*GIVEN RECORDS*:
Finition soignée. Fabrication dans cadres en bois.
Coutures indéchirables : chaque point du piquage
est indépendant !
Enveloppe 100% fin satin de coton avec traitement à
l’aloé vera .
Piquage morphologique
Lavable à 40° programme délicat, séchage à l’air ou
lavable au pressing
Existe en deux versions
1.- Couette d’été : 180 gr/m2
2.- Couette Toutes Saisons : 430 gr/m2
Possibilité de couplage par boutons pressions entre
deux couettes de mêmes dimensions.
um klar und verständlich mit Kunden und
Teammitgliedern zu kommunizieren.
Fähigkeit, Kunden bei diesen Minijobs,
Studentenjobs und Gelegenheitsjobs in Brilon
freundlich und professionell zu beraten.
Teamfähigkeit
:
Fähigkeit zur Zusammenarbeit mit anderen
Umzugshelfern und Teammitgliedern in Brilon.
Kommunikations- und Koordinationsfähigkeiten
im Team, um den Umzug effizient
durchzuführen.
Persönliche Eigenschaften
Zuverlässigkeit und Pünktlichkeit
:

*REQUIRED WORK*:
Copy out exactly, and only, the lines from the one that contains "Piquage morphologique" through the last line of the material above.

*RESPONSE BOX*:
Piquage morphologique
Lavable à 40° programme délicat, séchage à l’air ou
lavable au pressing
Existe en deux versions
1.- Couette d’été : 180 gr/m2
2.- Couette Toutes Saisons : 430 gr/m2
Possibilité de couplage par boutons pressions entre
deux couettes de mêmes dimensions.
um klar und verständlich mit Kunden und
Teammitgliedern zu kommunizieren.
Fähigkeit, Kunden bei diesen Minijobs,
Studentenjobs und Gelegenheitsjobs in Brilon
freundlich und professionell zu beraten.
Teamfähigkeit
:
Fähigkeit zur Zusammenarbeit mit anderen
Umzugshelfern und Teammitgliedern in Brilon.
Kommunikations- und Koordinationsfähigkeiten
im Team, um den Umzug effizient
durchzuführen.
Persönliche Eigenschaften
Zuverlässigkeit und Pünktlichkeit
:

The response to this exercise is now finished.